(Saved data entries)
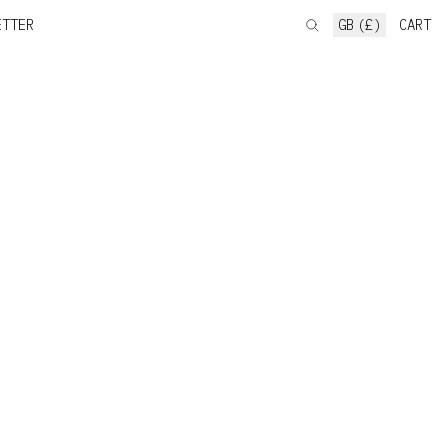
ETTER
GB (£)
CART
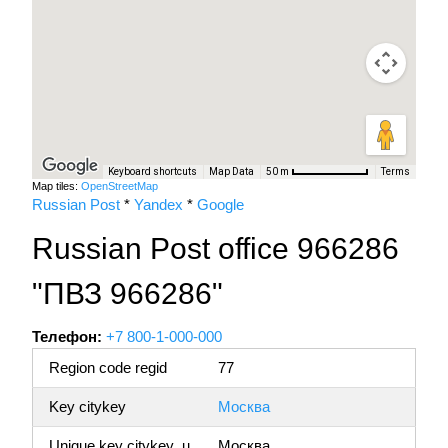
Keyboard shortcuts
Map Data
Terms
50 m
Map tiles:
OpenStreetMap
Russian Post
*
Yandex
*
Google
Russian Post office 966286
"ПВЗ 966286"
Телефон:
+7 800-1-000-000
Region code regid
77
Key citykey
Москва
Unique key citykey_u
Москва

→ Task statement
Among the lines above, return those that hold the word "Post".

→ Solution to this task
Russian Post
Russian Post office 966286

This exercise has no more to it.